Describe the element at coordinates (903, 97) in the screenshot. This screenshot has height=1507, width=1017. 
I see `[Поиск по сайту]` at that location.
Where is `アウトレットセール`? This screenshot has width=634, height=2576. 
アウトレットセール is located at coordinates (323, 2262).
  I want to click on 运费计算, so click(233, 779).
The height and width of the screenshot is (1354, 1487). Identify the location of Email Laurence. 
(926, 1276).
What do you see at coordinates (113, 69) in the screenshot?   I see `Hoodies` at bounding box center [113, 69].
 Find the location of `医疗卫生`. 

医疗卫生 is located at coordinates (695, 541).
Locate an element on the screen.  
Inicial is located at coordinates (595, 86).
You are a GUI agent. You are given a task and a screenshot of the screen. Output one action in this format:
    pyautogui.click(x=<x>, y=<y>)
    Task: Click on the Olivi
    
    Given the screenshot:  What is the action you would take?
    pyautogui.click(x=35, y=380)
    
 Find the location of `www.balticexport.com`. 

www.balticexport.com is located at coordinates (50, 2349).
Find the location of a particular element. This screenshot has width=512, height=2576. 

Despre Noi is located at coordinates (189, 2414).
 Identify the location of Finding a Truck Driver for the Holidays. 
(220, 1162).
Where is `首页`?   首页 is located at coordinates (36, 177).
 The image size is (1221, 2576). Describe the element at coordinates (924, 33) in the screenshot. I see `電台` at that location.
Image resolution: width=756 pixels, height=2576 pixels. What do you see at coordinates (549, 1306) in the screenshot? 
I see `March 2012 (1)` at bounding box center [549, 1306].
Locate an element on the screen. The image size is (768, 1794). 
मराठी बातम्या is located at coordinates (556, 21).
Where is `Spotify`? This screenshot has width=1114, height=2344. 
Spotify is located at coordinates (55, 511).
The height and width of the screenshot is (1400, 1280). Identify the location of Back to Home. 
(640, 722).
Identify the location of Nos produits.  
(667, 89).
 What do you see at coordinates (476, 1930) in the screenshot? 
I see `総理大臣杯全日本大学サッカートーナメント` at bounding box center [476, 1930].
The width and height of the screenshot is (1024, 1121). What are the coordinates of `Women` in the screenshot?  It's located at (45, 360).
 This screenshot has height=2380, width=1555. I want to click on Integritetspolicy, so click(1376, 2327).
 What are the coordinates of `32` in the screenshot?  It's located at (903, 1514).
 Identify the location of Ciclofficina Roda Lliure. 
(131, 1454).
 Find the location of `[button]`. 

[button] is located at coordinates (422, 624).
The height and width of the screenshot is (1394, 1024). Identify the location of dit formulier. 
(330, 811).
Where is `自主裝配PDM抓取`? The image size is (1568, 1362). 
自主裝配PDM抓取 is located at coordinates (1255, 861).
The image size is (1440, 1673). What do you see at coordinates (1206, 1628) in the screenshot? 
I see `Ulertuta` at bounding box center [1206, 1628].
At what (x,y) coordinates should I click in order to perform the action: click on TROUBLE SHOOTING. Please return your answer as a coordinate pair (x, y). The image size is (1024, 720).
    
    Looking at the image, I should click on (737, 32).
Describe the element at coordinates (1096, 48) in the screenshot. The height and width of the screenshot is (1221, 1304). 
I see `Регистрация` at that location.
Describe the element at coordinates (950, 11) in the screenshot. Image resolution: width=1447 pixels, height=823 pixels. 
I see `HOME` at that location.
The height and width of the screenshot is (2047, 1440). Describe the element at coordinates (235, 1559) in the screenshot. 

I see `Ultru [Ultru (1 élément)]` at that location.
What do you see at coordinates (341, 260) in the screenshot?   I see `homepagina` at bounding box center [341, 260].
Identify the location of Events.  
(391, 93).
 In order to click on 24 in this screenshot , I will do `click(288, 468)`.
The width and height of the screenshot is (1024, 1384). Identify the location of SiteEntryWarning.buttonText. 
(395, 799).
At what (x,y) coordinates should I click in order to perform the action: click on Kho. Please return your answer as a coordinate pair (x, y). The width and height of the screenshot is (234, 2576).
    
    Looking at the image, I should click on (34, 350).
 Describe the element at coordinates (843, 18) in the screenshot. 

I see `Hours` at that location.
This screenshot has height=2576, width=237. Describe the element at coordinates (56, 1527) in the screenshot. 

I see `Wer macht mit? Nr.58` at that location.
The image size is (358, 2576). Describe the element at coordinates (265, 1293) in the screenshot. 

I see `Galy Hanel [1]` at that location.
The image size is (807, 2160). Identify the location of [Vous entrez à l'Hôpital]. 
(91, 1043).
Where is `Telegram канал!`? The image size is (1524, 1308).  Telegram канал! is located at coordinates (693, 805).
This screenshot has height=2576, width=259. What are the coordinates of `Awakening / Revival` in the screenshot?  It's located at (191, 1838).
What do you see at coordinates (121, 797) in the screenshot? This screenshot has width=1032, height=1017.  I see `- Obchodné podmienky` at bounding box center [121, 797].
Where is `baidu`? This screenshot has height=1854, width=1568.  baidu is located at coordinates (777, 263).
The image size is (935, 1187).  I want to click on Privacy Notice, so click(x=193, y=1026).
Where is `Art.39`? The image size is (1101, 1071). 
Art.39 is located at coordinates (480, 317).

——

Problem
Please write out the lines that run from the one with "Describe the element at coordinates (843, 18)" to the end of the records, both included, exactly as they appear.

Answer to the problem
 Describe the element at coordinates (843, 18) in the screenshot. 

I see `Hours` at that location.
This screenshot has height=2576, width=237. Describe the element at coordinates (56, 1527) in the screenshot. 

I see `Wer macht mit? Nr.58` at that location.
The image size is (358, 2576). Describe the element at coordinates (265, 1293) in the screenshot. 

I see `Galy Hanel [1]` at that location.
The image size is (807, 2160). Identify the location of [Vous entrez à l'Hôpital]. 
(91, 1043).
Where is `Telegram канал!`? The image size is (1524, 1308).  Telegram канал! is located at coordinates (693, 805).
This screenshot has height=2576, width=259. What are the coordinates of `Awakening / Revival` in the screenshot?  It's located at (191, 1838).
What do you see at coordinates (121, 797) in the screenshot? This screenshot has width=1032, height=1017.  I see `- Obchodné podmienky` at bounding box center [121, 797].
Where is `baidu`? This screenshot has height=1854, width=1568.  baidu is located at coordinates (777, 263).
The image size is (935, 1187).  I want to click on Privacy Notice, so click(x=193, y=1026).
Where is `Art.39`? The image size is (1101, 1071). 
Art.39 is located at coordinates (480, 317).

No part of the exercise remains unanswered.